Thursday, November 21, 2019

A minha avó

Como todas as outras não era de agora.
Veio dum tempo conivente com
o pai a proibir de cortar o cabelo. Bom,
nunca o vi comprido na senhora.

Não é segredo que entre nós
pouco havia de concordância,
dada a tamanha distancia
mas queria nos bem a todos nós.

Veio dum tempo em que feita a quarta
teve de começar numa fabrica
para a família ajudar a sustentar
com seu recorrente pesar.

Mas garantiu outra história aos filhos
e enquanto gabava “os netos mais lindos
a nós repetia “estuda minha filha”
que só os estudos te elevam na vida.

Veio de um tempo em que a menina de chapéu
era ensinada para encantar e receber
mas ambiciosa e orgulhosa ela subiu
da fábrica aos escritórios e à loja deles.

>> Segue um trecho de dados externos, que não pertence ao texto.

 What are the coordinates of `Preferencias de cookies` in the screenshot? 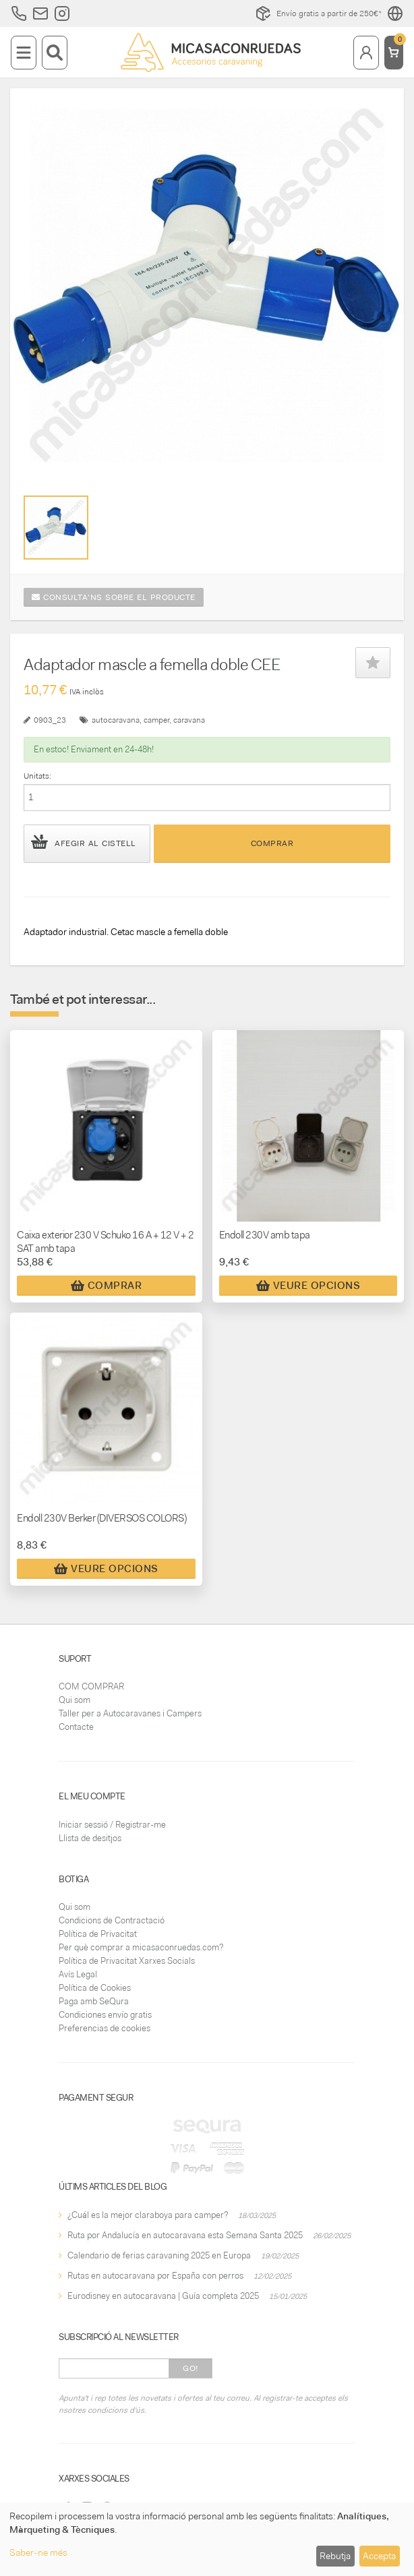 It's located at (104, 2028).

A loja era dos avós mas todos sabemos
que a partilha era compartimentada
a parte social e física ao avô entregada,
ficou com ela a gerencia e governos.

Veio de um tempo duro e injusto,
e se era catolicamente crítica
era um cuidado que estendia à família
numa defesa justificada de instinto.

E se eu hoje me considerar melhor
por entender a falha da sociedade ao pobre
é em parte porque a minha avó
entre mais tornaram-na mais uniforme.

Eu não preciso de aceitar
nenhuma das suas ideias
para a minha avó admirar,
uma mulher de armas.

Porque a minha avó veio de outrora
mas a ela eu devo muito da melhora
e por ela a minha alma chora.

Friday, November 15, 2019

Promessas encharcadas em progesterona

Passo dedos sobre o aquário
que arrebatou a minha vista
quando tento calçar um sapato
numa dança de equilibrista.

Vamos-nos comprar comida bio,
vou cozinhar fresco todos dias,
pendurar-me em ouro num fio
p'ra que te estiques e sorrias.

Mas um furacão enevoado
arrancou o prometido então
ficou'o cambalear bocejado.

Entre a avalanche de fraldas
e potes prépreparados estão
estes braços em que te resguardas.

Friday, November 8, 2019

A lua brilha p'r'ó mar e nós banhamos neles


O vapor esbate as cores do crepúsculo,
a lua puxa uma nuvem p'ra se envolver
e espreita o reflexo de lábio mordido,
o mar moldura-lhe a luz e fa-la ascender.

Ela pisca-lhe o olho, sorri claridade.
Ele radiante segreda-lhe: "Tu és linda."
Ela acredita que p'ra ele é verdade,
sobe ao palco de estrelas e cintila.

Não é que ela tenha de ser a mais brilhante,
nem esconderá as crateras da sua face,
mas deseja ilumina-lo profundamente.

Não é que ela viva para ele, mas nele
encontra o calor para se manter ardente
e cobertura p'ra se expor nua em arte.

Sunday, November 3, 2019

O espelho duplamente vintage

O espelho é me amigo distante,
que visito a custo ou por engano,
e não reconheço quem me apresenta
nem me recebe com seu cortez encanto.

Os cabelos que não perderam clareza
insolentes esnobam cor por complecto.
As linhas que pecavam pela doçura
caem num desleixo de rumo incerto.

Não me lembro de quando parei de correr,
no alcance da hegemonia de ser,
para sentir o chão sob o corpo ceder.

Talvez se parasse mais na sua frente
testemunharia o virar do vento
mas francamente quem tem p'ra isso tempo?